Uncovering the Role of “Zombie Neurons” in Cerebellar Learning

Saturday - April 6 2024, 15:52 UTC - 7 months ago

A team at the Champalimaud Foundation has discovered the role of “zombie neurons” in the cerebellum's critical teaching signals. These neurons, alive but functionally altered, have helped to advance our understanding of the cerebellum's role in associative learning. By manipulating them in mice, the researchers were able to induce changes in behavior, shedding light on the intricate mechanisms involved in learning. This could have implications for rehabilitation strategies and further our understanding of psychiatric disorders linked to the cerebellum.

Nestled at the back of your head, the cerebellum is a brain structure that plays a pivotal role in how we learn, adapting our actions based on past experiences.
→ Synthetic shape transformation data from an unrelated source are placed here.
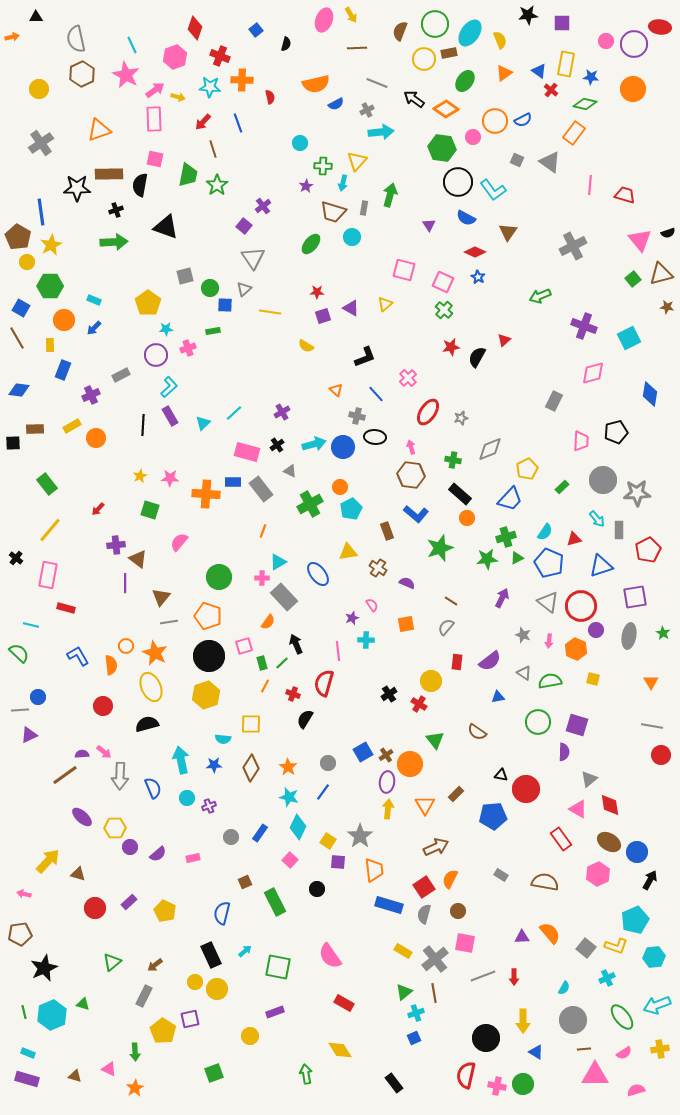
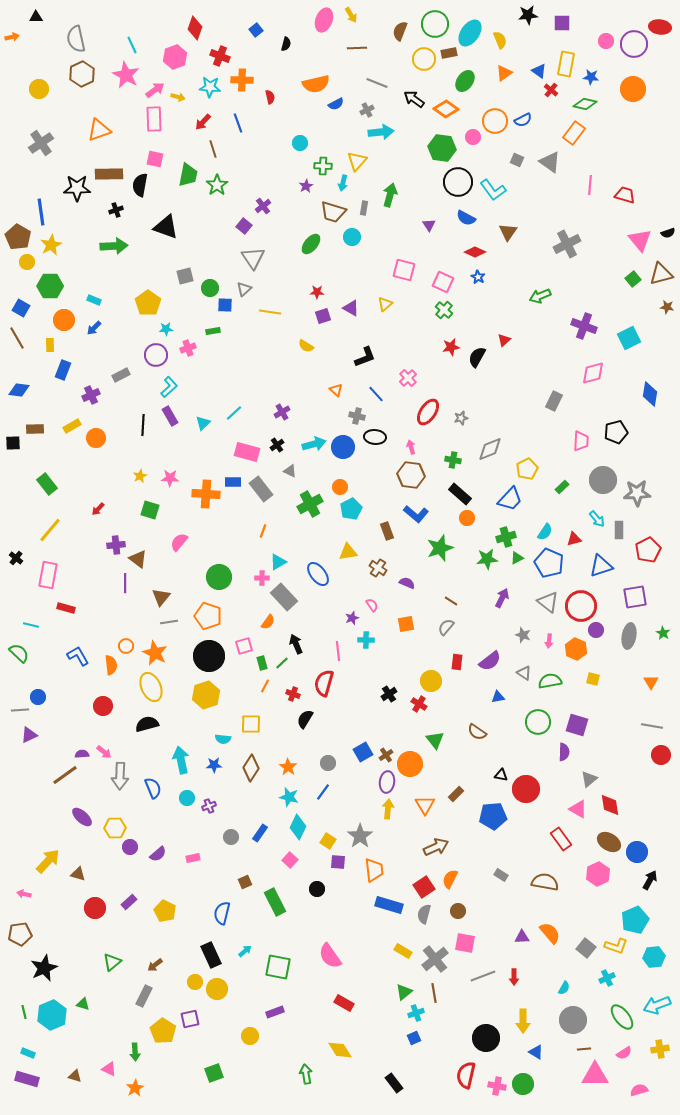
green arrow at (114, 242): moved 4 px down
gray cross at (573, 246): moved 6 px left, 2 px up
pink semicircle at (636, 1090): moved 3 px right
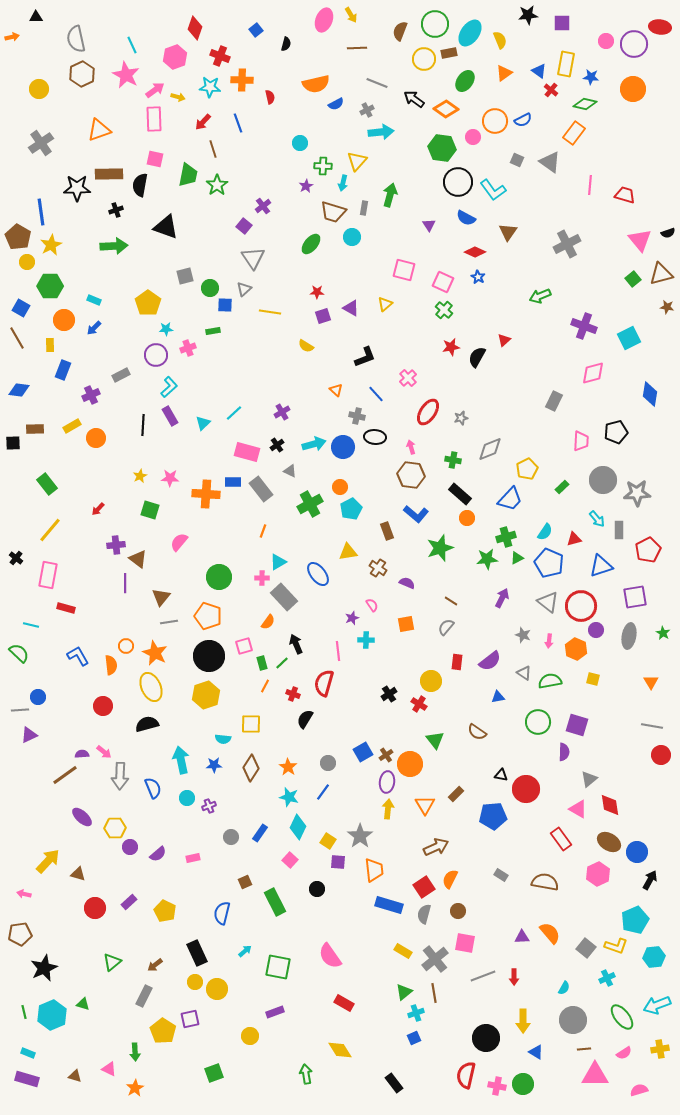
black rectangle at (211, 955): moved 14 px left, 2 px up
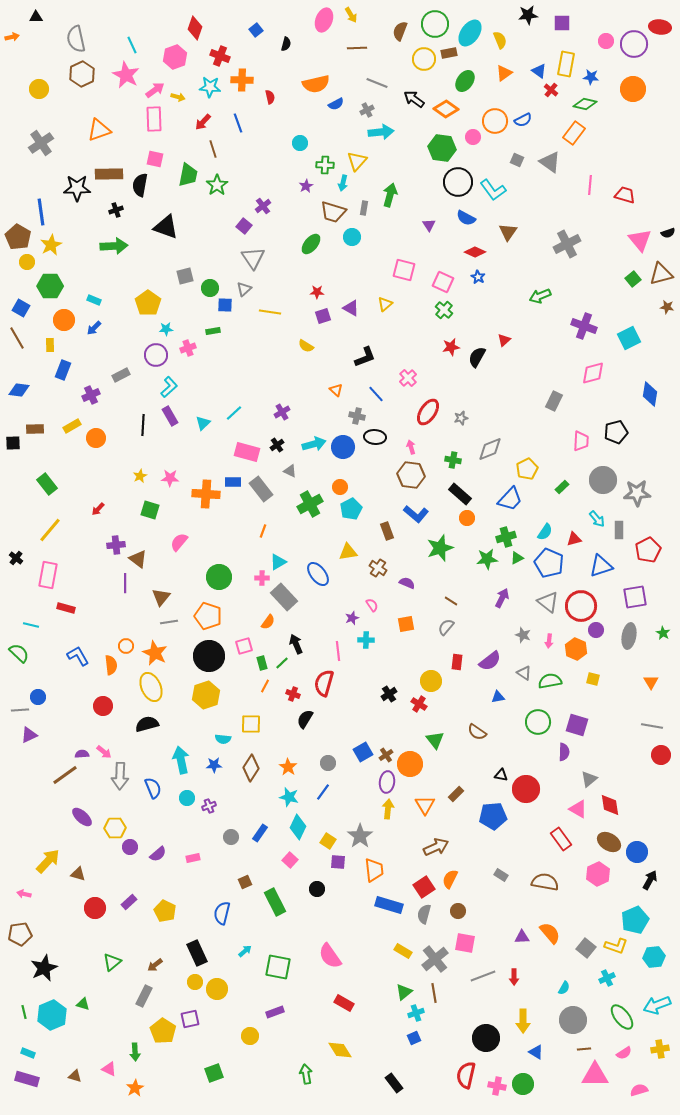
green cross at (323, 166): moved 2 px right, 1 px up
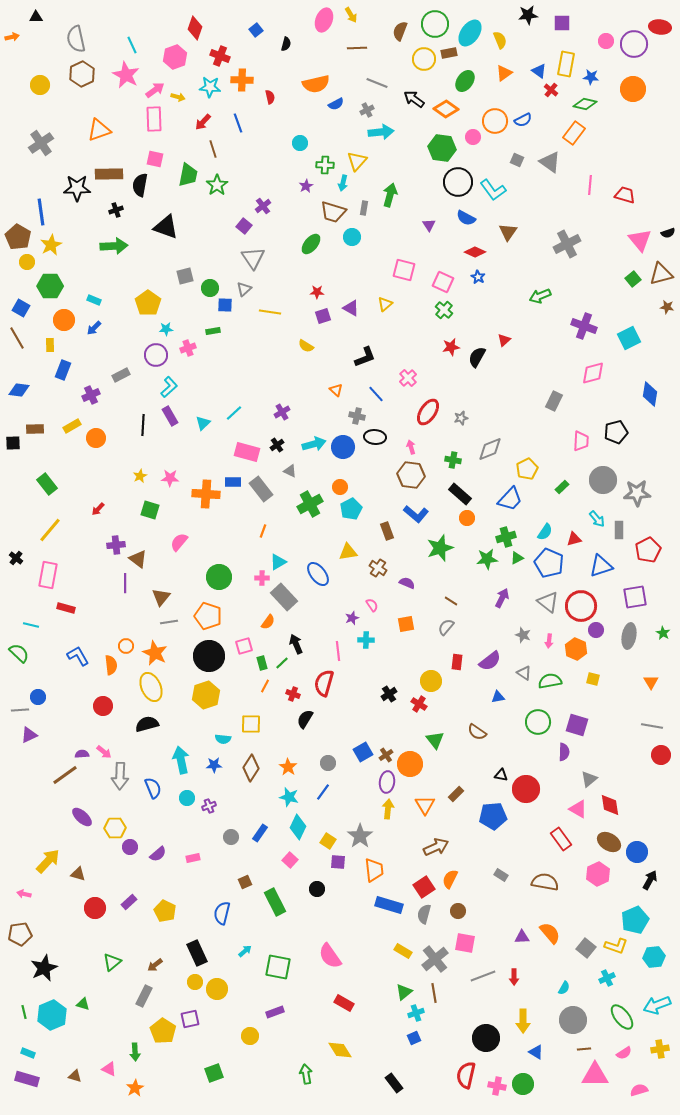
yellow circle at (39, 89): moved 1 px right, 4 px up
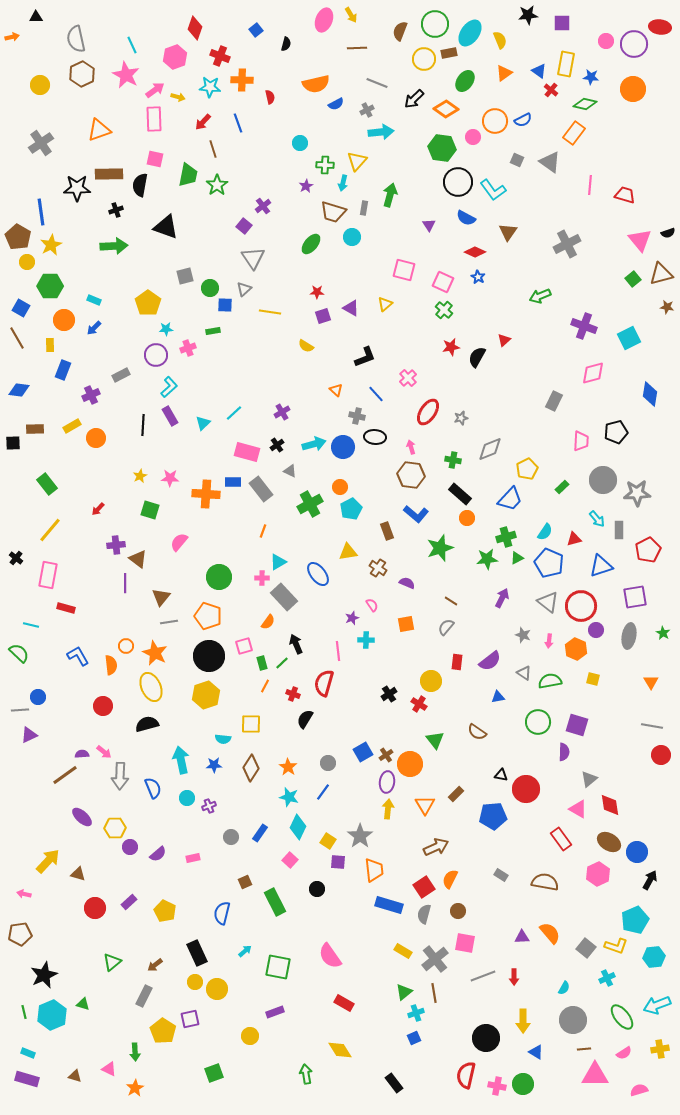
black arrow at (414, 99): rotated 80 degrees counterclockwise
black star at (44, 968): moved 7 px down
Yet the precise ways in which this learning happens are still being defined. A study led by a team at the Champalimaud Foundation brings new clarity to this debate, with a serendipitous finding of so-called “zombie neurons.” These neurons, alive but functionally altered, have helped to advance our understanding of the cerebellum’s critical teaching signals.

The word “cerebellum” means “little brain,” despite the fact that it holds more than half the brain’s neurons. It is essential for coordinating movements and balance, helping you perform everyday tasks smoothly, like walking down a crowded street, or playing sports. It is also crucial for the learning process that allows you to associate sensory cues with specific actions. Every time you pick up a cup without spilling its contents, effortlessly adjusting the amount of force you apply based on the weight of the container and how full it is, you’re experiencing the consequences of the cerebellum’s ability to link visual signals with corresponding movement responses. For learning to take place, the cerebellum continuously monitors the outside world and the outcome of movements that we make within it. When we make a mistake, information about our errors can be used to adjust the strength of brain connections, leading over time to changes in our behavioral responses to specific cues. However, it is not known exactly how such “error” or “teaching signals” are represented within the brain to drive learned changes in behavior.

The latest research from the Champalimaud Foundation’s Carey Lab, published in Nature Neuroscience, provides compelling evidence that activity in a specific class of cerebellar inputs, called climbing fibers, are absolutely essential for associative learning to occur. To examine the role of climbing fibers and their targets, cerebellar Purkinje cells, in learning, the researchers designed an experiment involving mice. They used a common learning task known as eyeblink conditioning. In this task, a mouse learns to blink in response to a certain signal, such as a light, which precedes an event, typically a gentle puff of air aimed at its eye. The animals then display associative learning, learning to link a sensory signal with an adaptive movement response, in this case, blinking.

“In our experiment,” explains Dr. Tatiana Silva, the study’s first author, “we used a technique called optogenetics. This method functions like a highly precise remote control for brain cells, using light to turn on or off certain cells of interest at extremely specific times.” Silva continues, “Climbing fibers normally respond to sensory stimuli like a puff of air to the eye. By precisely activating these fibers with optogenetics, we were able to trick the mouse into thinking it had received an air puff, when in fact it had not. After we consistently stimulated climbing fibers 30 milliseconds after the light cue, the mice learned the wrong association.” .

This discovery sheds light on the intricate mechanisms underlying learning in the cerebellum. By manipulating the climbing fibers in mice, the researchers were able to induce changes in behavior, demonstrating the crucial role these neurons play in associative learning. This could have implications for rehabilitation strategies for patients with motor or cognitive impairments, as well as furthering our understanding of the cerebellum's role in a range of psychiatric disorders. The findings of this study also emphasize the importance of serendipitous discoveries in scientific research, leading to new insights and advancements in our knowledge of the brain.